(Transcribed page contents)
****
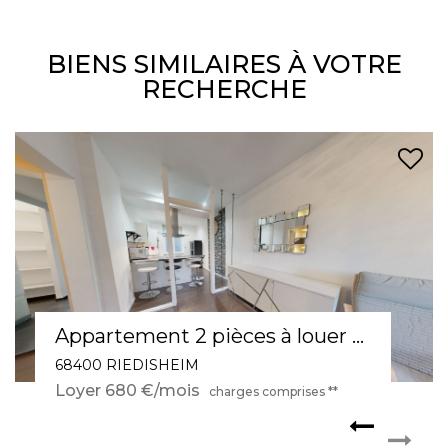
BIENS SIMILAIRES À VOTRE
RECHERCHE
Appartement 3 pièces à louer en rez-de-chaussée à Mulhouse - Réf 566
68100 MULHOUSE
Loyer 590 €/mois
charges comprises **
****
> **YOUR TASK**
The lines to return run from the one containing "68100 MULHOUSE" through the last line of the records above. Give them exactly and include nothing more.

> **OUTPUT FOR THIS EXERCISE**
68100 MULHOUSE
Loyer 590 €/mois
charges comprises **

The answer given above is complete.